Mental Health for All by All

with Vikram Patel, MSc, MRCPsych, PhD, FMedSci

Click here to view the slides

The scarcity of specialist mental health human resources in all countries, but especially in low income countries, is further compounded by their inequitable distribution and inefficient utilization. This human resource gap will remain large for the foreseeable future, and is likely to be worsened as populations grow in many countries and as specialists immigrate from poorer to richer areas.

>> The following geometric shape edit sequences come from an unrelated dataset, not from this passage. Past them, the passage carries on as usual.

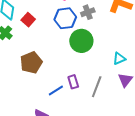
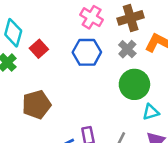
gray cross: (88, 12) -> (127, 49), moved, turned -32
green circle: (81, 41) -> (134, 84), moved

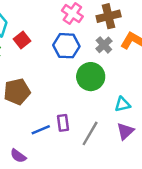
green circle: (134, 84) -> (91, 77), moved

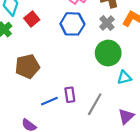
green circle: (91, 77) -> (108, 53), moved
purple triangle: (125, 131) -> (126, 116), moved

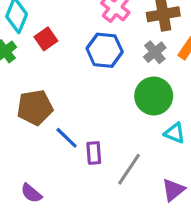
cyan triangle: (124, 77) -> (175, 133), turned 32
blue line: (49, 101) -> (67, 138), moved, turned 63

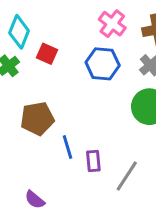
red square: (46, 39) -> (47, 54), turned -30
blue line: (67, 138) -> (67, 147), turned 30

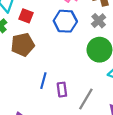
brown pentagon: (37, 119) -> (23, 45), moved
blue line: (67, 147) -> (43, 81), turned 35

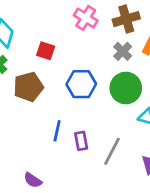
red square: (26, 16) -> (46, 51), moved
blue hexagon: (65, 21) -> (81, 84), moved

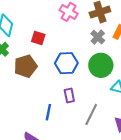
blue line: (57, 131) -> (48, 112), moved
purple rectangle: (81, 141) -> (69, 96), moved

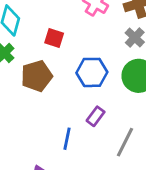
purple rectangle: (69, 96) -> (96, 116), turned 48

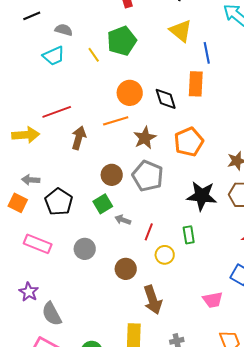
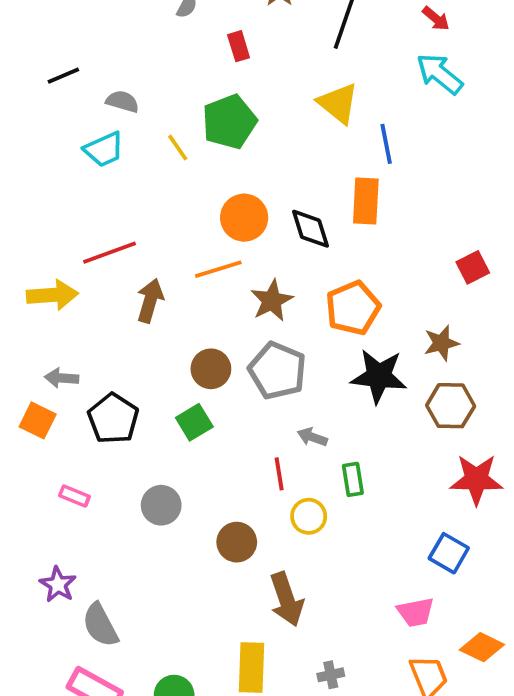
black star: (202, 196) -> (379, 376), moved
gray arrow: (123, 220) -> (312, 437), moved
red line: (149, 232) -> (279, 474), turned -30
pink rectangle: (38, 244) -> (74, 496), size x0.6
pink trapezoid: (213, 300) -> (416, 612), moved

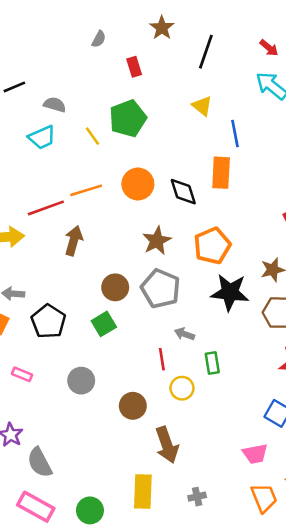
yellow triangle: (338, 103) -> (202, 106), size x0.7
orange line: (218, 269) -> (86, 190), moved

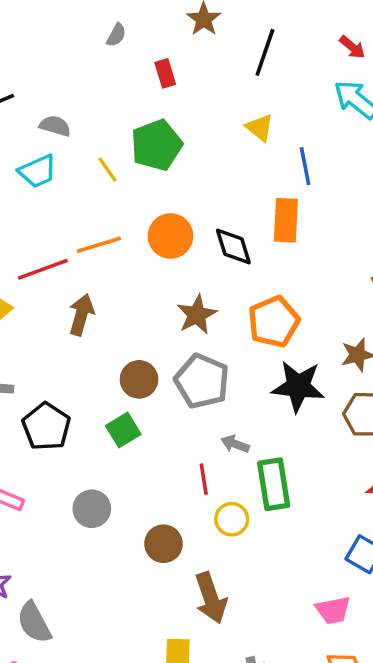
green rectangle: (212, 363) -> (274, 484), size x1.6

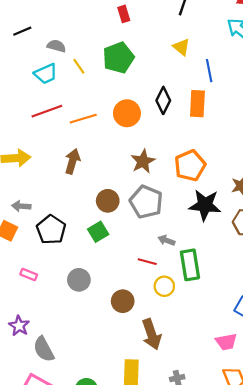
yellow line: (108, 170) -> (79, 66), moved
black diamond: (233, 246) -> (163, 100), moved, turned 45
red line: (43, 269) -> (47, 111), moved
red line: (204, 479) -> (147, 262), turned -66

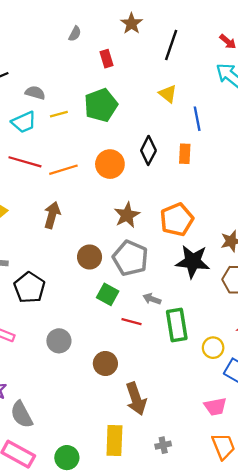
yellow line: (79, 66) -> (59, 114), turned -70
orange rectangle: (197, 104) -> (185, 154), size x0.7
red line: (47, 111) -> (25, 162), turned 36
green square: (98, 232) -> (108, 294), moved, turned -30
yellow circle: (164, 286) -> (213, 348), moved

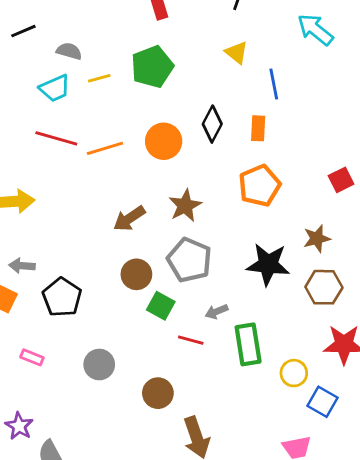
brown arrow: (52, 215) -> (129, 219), moved, turned -140
orange pentagon: (177, 220) -> (260, 186), moved
brown circle: (90, 257) -> (136, 274), moved
gray arrow: (152, 299) -> (217, 312), turned -42

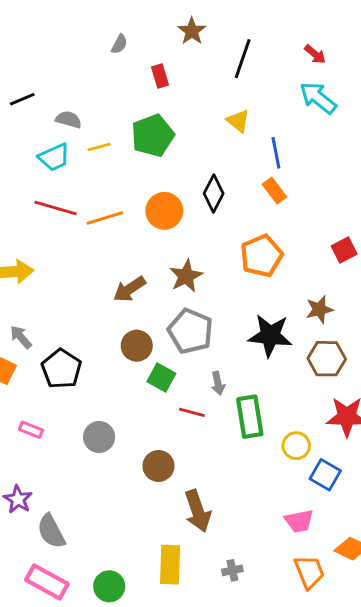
orange rectangle: (258, 128) -> (274, 191), moved, turned -40
gray arrow: (22, 266) -> (21, 337), turned 45
gray arrow: (217, 312) -> (218, 383), turned -80

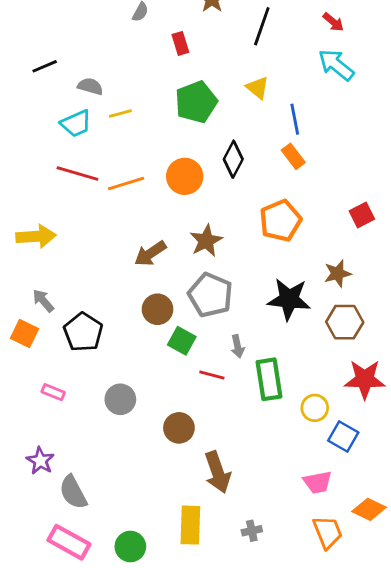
green pentagon: (153, 135) -> (196, 102), moved

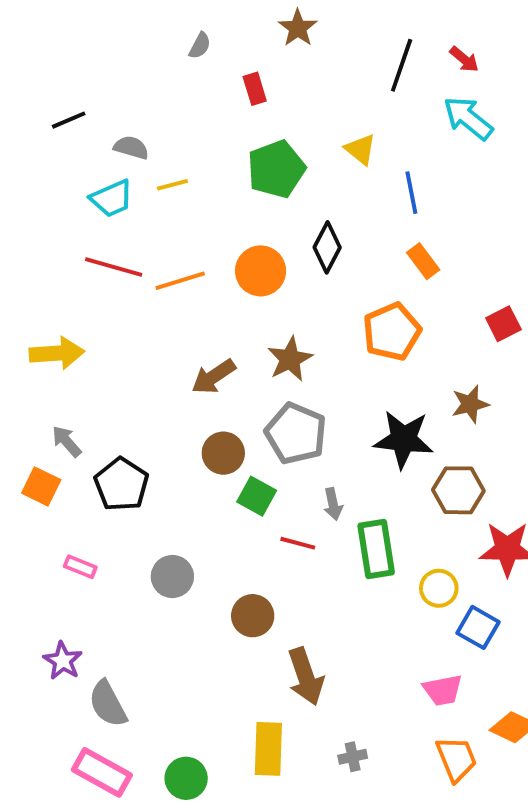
black line: (262, 26) -> (402, 65), moved
orange rectangle: (293, 156) -> (423, 261), moved
brown hexagon: (345, 322) -> (458, 490), moved

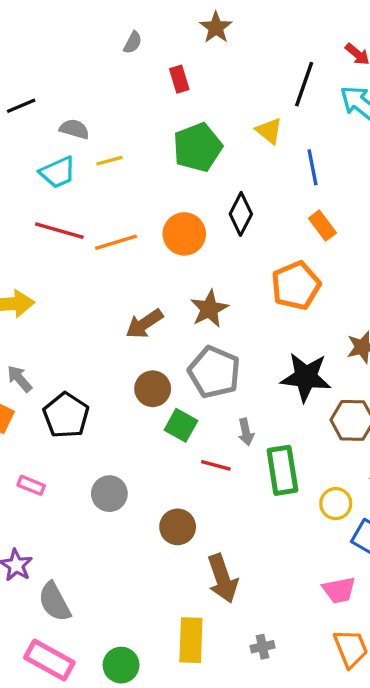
black line: (402, 65) -> (304, 84), moved

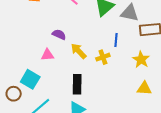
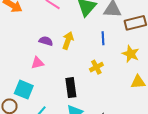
yellow arrow: (79, 51) -> (68, 40), moved, turned 72
yellow cross: (103, 57) -> (96, 67), moved

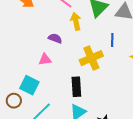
yellow arrow: (68, 40) -> (76, 21), moved, turned -36
yellow cross: (96, 67) -> (91, 58), moved, size x1.6

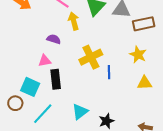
blue line: (112, 40) -> (109, 72), moved
black rectangle: (76, 87) -> (56, 79), moved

In this context, this presentation considers ‘task-sharing’ as one of the most significant advances in improving access to affordable and effective mental health care. Task sharing, the strategy of rational redistribution of tasks among health workforce teams, has become a popular method to address specialist health human resource shortages in other areas of health care such as HIV/AIDS and maternal and child health. Specific tasks are moved, where appropriate, from highly qualified health workers to health workers with shorter training and fewer qualifications in order to make more efficient use of the available human resources for health.

This presentation will synthesize the growing, and compelling, body of evidence on the safety and effectiveness of task-sharing to improve access to care for a range of mental disorders, by unpacking complex psychological treatments and empowering community and lay health workers to deliver specific treatment strategies. Not only are such interventions more affordable and accessible, but they also empower individuals to better manage their own mental health and care for others who are affected, thereby reducing the large ‘treatment gaps’.

Such task-sharing interventions are also very relevant to better resourced settings which also face high levels of ‘treatment gaps’ (in particular for psychological treatments), and spiraling costs of mental health care (mostly driven by the high costs of specialist delivered care). The role of mental health specialists in such intervention programs needs to expand from providing direct clinical care to incorporate a number of additional roles, for example advocacy, training, consultation, evaluation and supervision. In doing so, the goal of ‘mental health for all’ may be realistically achieved, in partnership ‘with all’.

Learning Objectives

  1. Recognize the scale of the treatment gap globally, and the barrier posed by the shortage of skilled mental health human resources to reduce this gap.
  2. Identify the new evidence on task-shifting to lay and community health workers for a range of mental health conditions in low resource settings.
  3. Explain the role of mental health specialists in improving access to mental health care through the use of community and lay mental health workers.